Asian stock market
Pedestrians look at an electronic board showing the stock market indices of various countries outside a brokerage in Tokyo June 25, 2014. Asian shares were on the back foot early on Wednesday, taking their cue from Wall Street as the deepening crisis in Iraq and a report that the U.S. could be loosening restrictions on crude exports triggered a rally in oil prices. REUTERS/Yuya Shino (JAPAN - Tags: BUSINESS)

 Australian shares finished firmer for the second time this week following 1.2 per cent gains in US markets and a firmer oil price. The ASX 200 Index rose by 0.5 per cent but is still down so far this week.

 Mining stocks improved with some exceptions. BHP Billiton (BHP) rose by 0.9 per cent while gold stocks gave back some of this week's gains. Iron ore and steel company Arrium (ARI) surged by 15.5 per cent despite no news and continues to be volatile. ARI shares rose by 16 per cent on Wednesday, fell by 85 per cent in 2014 and surged by 92 per cent in 2013.

 Paladin Energy (PDN) fell by 3.9 per cent after the uranium miner warned of storm damage at its mine in northern Malawi. The Republic of Malawi is located in southeast Africa and is bordered by Tanzania, Mozambique and Zambia.

 Qantas (QAN) shares fell by 0.8 per cent today. The airline's biggest shareholder 'Franklin Resources' has reduced its stake in QAN from 15.4 per cent to 14.22 per cent. QAN shares have doubled in value in six months.

 The four major banks improved by as much as 0.9 per cent today; adding 7.2pts to the ASX 200 and accounting for a quarter of the market's gains.

 Volume remained a touch light with 1.3bn shares traded worth $4.1bn. 460 stocks rose, 415 fell and 315 unchanged.

 Home building activity remains healthy in Australia. The November release of building approvals was better than expected with new dwelling approvals rising by 7.5 per cent. Council approvals to developers were most significant for the construction of apartments (+16.7%). Approvals hit record highs in Victoria in seasonally adjusted terms. CommSec's Chief Economist Craig James said that "It is clear that the Australian economy has started 2015 with plenty of promise.

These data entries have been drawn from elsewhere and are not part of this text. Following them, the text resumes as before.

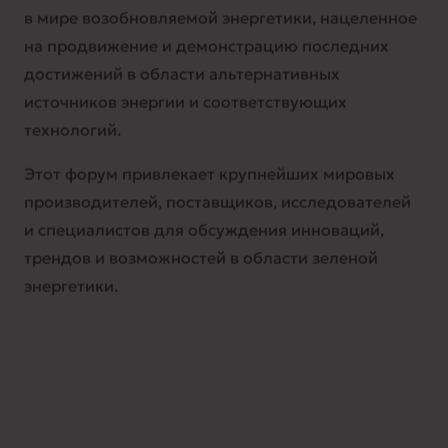
в мире возобновляемой энергетики, нацеленное
на продвижение и демонстрацию последних
достижений в области альтернативных
источников энергии и соответствующих
технологий.
Этот форум привлекает крупнейших мировых
производителей, поставщиков, исследователей
и специалистов для обсуждения инноваций,
трендов и возможностей в области зеленой
энергетики.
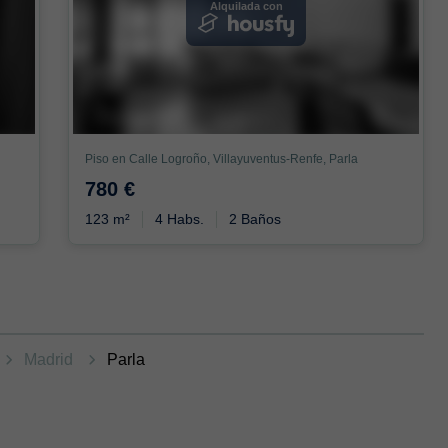
Alquilada con
Piso en Calle Logroño, Villayuventus-Renfe, Parla
780 €
123 m²
4 Habs.
2 Baños
Madrid
Parla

The Aussie dollar has fallen, boosting the outlook for Corporate

Australia. The sharp fall in the petrol price has put spending power in Aussie consumer pockets."

 Commonwealth Bank (CBA) has updated its view on interest rates this year. Australia's biggest listed company now considers it 'quite likely' the RBA will not touch interest rates over 2015. The major banks are now mixed in their views with Westpac (WBC) and National Bank (NAB) expecting two rate cuts this year while ANZ Banking Group (ANZ) currently considers two rate hikes as most likely.

 Tonight will be busy in Europe with plenty of data scheduled for release. In Europe, retail sales and German factory orders will be in focus together with the Bank of England's interest rate meeting at 11pm AEDT.

 In the US a monthly report on job layoffs in December will be published. The American employment story continues to improve. Weekly jobless claims will be out at 12.30am AEDT and is expected to print at 291,000. This is a measure of how many Americans filed to receive jobless benefits for the first time last week.